>>
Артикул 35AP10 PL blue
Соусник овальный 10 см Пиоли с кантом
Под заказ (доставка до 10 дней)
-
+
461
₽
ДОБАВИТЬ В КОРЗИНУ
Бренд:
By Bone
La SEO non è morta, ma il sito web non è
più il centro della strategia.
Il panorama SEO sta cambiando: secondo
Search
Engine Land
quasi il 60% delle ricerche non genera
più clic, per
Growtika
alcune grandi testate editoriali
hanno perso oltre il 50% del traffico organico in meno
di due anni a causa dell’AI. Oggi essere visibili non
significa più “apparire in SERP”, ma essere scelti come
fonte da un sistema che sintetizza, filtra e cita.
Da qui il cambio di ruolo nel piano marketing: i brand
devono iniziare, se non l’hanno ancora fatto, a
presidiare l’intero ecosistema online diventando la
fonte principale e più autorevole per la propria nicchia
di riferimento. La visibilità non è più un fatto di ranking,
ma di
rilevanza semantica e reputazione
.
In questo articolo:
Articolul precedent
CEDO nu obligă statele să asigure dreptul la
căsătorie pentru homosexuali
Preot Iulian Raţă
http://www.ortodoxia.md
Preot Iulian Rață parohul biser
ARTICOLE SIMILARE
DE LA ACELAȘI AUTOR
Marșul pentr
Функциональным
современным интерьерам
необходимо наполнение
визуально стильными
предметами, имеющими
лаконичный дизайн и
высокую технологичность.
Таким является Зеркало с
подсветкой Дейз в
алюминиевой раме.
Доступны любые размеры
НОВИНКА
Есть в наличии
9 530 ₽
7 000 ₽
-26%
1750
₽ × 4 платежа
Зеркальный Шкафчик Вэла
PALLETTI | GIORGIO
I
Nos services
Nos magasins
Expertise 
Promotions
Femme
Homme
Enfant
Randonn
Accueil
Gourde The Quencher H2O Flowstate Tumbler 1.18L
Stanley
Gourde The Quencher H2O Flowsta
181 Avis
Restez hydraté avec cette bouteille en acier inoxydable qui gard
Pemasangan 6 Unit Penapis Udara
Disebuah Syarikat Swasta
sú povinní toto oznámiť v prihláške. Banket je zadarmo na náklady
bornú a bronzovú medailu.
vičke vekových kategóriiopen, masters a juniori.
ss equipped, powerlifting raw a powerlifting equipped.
<<
Directions: If the word "Iulian" appears in a line above, copy that line.

Output of the task:
Preot Iulian Raţă
Preot Iulian Rață parohul biser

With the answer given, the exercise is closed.